Few things are certain in life. Death, taxes, and big dividends from packaged food companies are generally among them.
Steadily growing cash flows at companies like Campbell Soup (NYSE:CPB), Kellogg (NYSE:K), and General Mills (NYSE:GIS), have always seemed like a given. Investors have been willing to sacrifice growth in exchange for the steady profits, and dividends, that these stocks offer.
So after rough quarters from all three, and another earnings report approaching from Campbell's, do income investors need to be more cautious?
No sugar coating poor results
This entire packaged goods trio has slumped a bit in recent quarters, but none was quite as bad as Campbell's last quarter. Since Campbell's reports earnings again this upcoming Friday, it's probably best we start by examining this company.
In its first quarter 2014 results Campbell's sales dropped 2%, and earnings sank a staggering 30%, as the soup division in particular was clobbered. As fellow Fool Taylor Muckerman pointed out in this video, the company also has been increasing its marketing costs; combined with declining sales, this may not be a winning recipe for dividend hungry investors.
One of the few bright spots in Campbell's recent quarter was its snack division, which is what makes Kellogg's recent results so difficult to digest. While Kellogg's full-year results were ok, and its most recent quarter saw a one cent EPS beat, sales were still down 2%. What's odd is that its snack division didn't fair well, and aside from a bounce back in Europe, the breakfast division saw a 4% decline.
Finally, even General Mills recent quarter left a sour taste in investors' mouths, as the food giant missed expectations on both EPS and revenue. What's worse is that EPS dropped year-over-year $0.03, or 3.5%. Management explained that this was due to the previous years comparable results being abnormally high, which may be, but we still must assess if growth can resume (especially if we expect the dividend to go higher).
A few bad quarters...or something more?
Campbell's results are much worse than the other two companies, to be fair, and I don't mean to sound the "panic" alarm on any of these businesses. However, while the stock prices are still relatively high, I feel that one important question has not been asked enough about these businesses.
Here's the question: With consumers becoming more conscious of what they put in their body, are these guys on the wrong side of mega-trend?
Organic groceries' penetration still makes up less than 5% of food sales, but is due to grow at 21%; can these companies adapt in time?
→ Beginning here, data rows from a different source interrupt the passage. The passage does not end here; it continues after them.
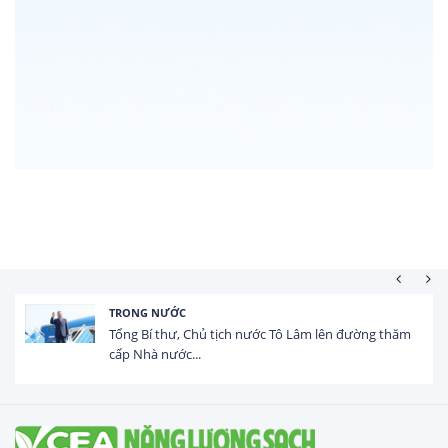
HOẠT ĐỘNG ĐẦU TƯ
g thăm
Tổng vốn FDI đăng ký vào Việt Nam đạt gần 25
USD trong 5 tháng...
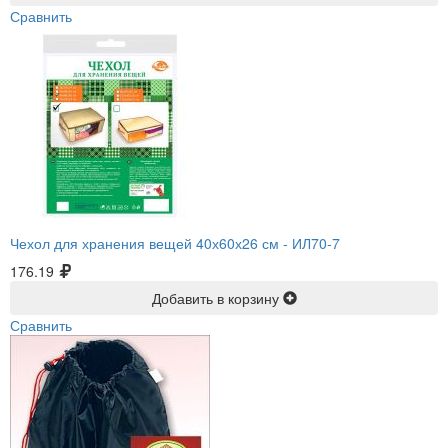
Сравнить
Чехол для хранения вещей 40х60х26 см -
ИЛ70-7
176.19
Добавить в корзину
Сравнить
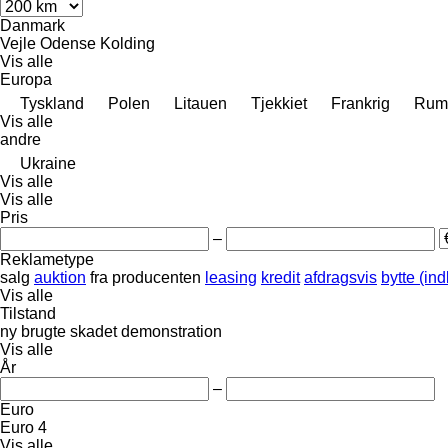
Danmark
Vejle
Odense
Kolding
Vis alle
Europa
Tyskland
Polen
Litauen
Tjekkiet
Frankrig
Rum
Vis alle
andre
Ukraine
Vis alle
Vis alle
Pris
–
Reklametype
salg
auktion
fra producenten
leasing
kredit
afdragsvis
bytte (in
Vis alle
Tilstand
ny
brugte
skadet
demonstration
Vis alle
År
–
Euro
Euro 4
Vis alle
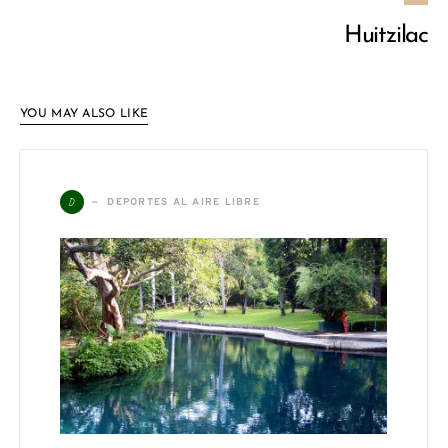
Huitzilac
YOU MAY ALSO LIKE
D
DEPORTES AL AIRE LIBRE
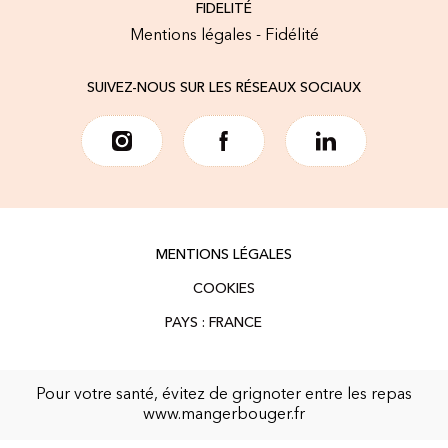
FIDELITÉ
Mentions légales - Fidélité
SUIVEZ-NOUS SUR LES RÉSEAUX SOCIAUX
MENTIONS LÉGALES
COOKIES
Pour votre santé, évitez de grignoter entre les repas
www.mangerbouger.fr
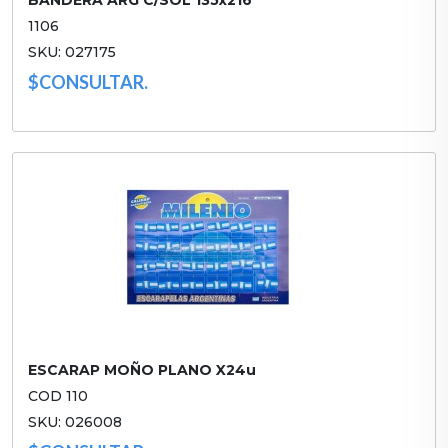
BANDERA ARG C/SOL 135x216
1106
SKU: 027175
$CONSULTAR.
ESCARAP MOÑO PLANO X24u
COD 110
SKU: 026008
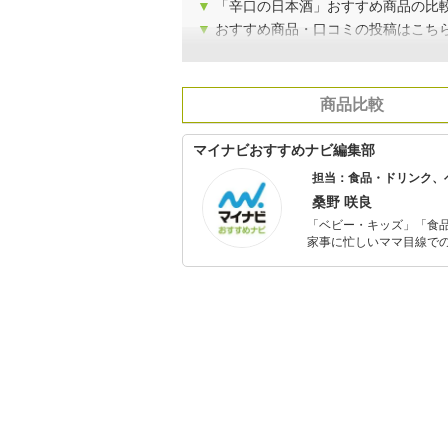
▼
「辛口の日本酒」おすすめ商品の比
▼
おすすめ商品・口コミの投稿はこち
商品比較
マイナビおすすめナビ編集部
担当：食品・ドリンク、
桑野 咲良
「ベビー・キッズ」「食
家事に忙しいママ目線で
ックスタイムを楽しむた
活が豊かになるものを紹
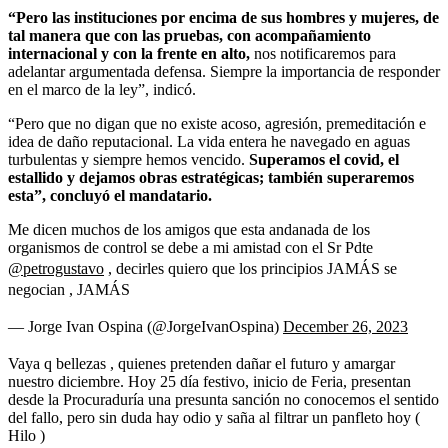
“Pero las instituciones por encima de sus hombres y mujeres, de
tal manera que con las pruebas, con acompañamiento
internacional y con la frente en alto,
nos notificaremos para
adelantar argumentada defensa. Siempre la importancia de responder
en el marco de la ley”, indicó.
“Pero que no digan que no existe acoso, agresión, premeditación e
idea de daño reputacional. La vida entera he navegado en aguas
turbulentas y siempre hemos vencido.
Superamos el covid, el
estallido y dejamos obras estratégicas; también superaremos
esta”, concluyó el mandatario.
Me dicen muchos de los amigos que esta andanada de los
organismos de control se debe a mi amistad con el Sr Pdte
@petrogustavo
, decirles quiero que los principios JAMÁS se
negocian , JAMÁS
— Jorge Ivan Ospina (@JorgeIvanOspina)
December 26, 2023
Vaya q bellezas , quienes pretenden dañar el futuro y amargar
nuestro diciembre. Hoy 25 día festivo, inicio de Feria, presentan
desde la Procuraduría una presunta sanción no conocemos el sentido
del fallo, pero sin duda hay odio y saña al filtrar un panfleto hoy (
Hilo )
While we all question whether Burger King can survive the healthy onslaught of Chipotle, no one seems to ask if a company that sells Pop Tarts has a place at the breakfast table of tomorrow.
Annie's probably is not going to overtake General Mills because of health food trends, but if it slows it down for a year or two your dividend payment may be stuck in neutral.
These three businesses have, wisely, made a conscious effort to keep their pay-out ratios below 60%. With none of these three businesses are projecting truly robust earnings growth for 2014, do the dividends, and thus the stock price, really have any upside?
Foolish conclusion: more questions than answers
It seems natural that these businesses, with their ample amounts of capital, can just move in on healthy eating trends. After all, Campbell's purchased Plum Organics last year and General Mills banished GMO's from Cheerio's recently.
Yet Campbell's organics division slumped recently, and Kellogg's Special K did as well. Could it be that consumers are looking for their healthy food to be fresher? That's something packaged goods just can't offer.
Over the past few years I've recommended General Mills a couple of times, and I still like the company. I'm not worried that these stocks will drop, but it is fair to ask if they are adapting on time.
All I know is that what would once be easily classified as a "short-term slump," now requires much more attention. These packaged goods businesses have suddenly become much less boring.
Do these companies have any dividend upside? That's a good question. Unfortunately, there are few clear answers at this point.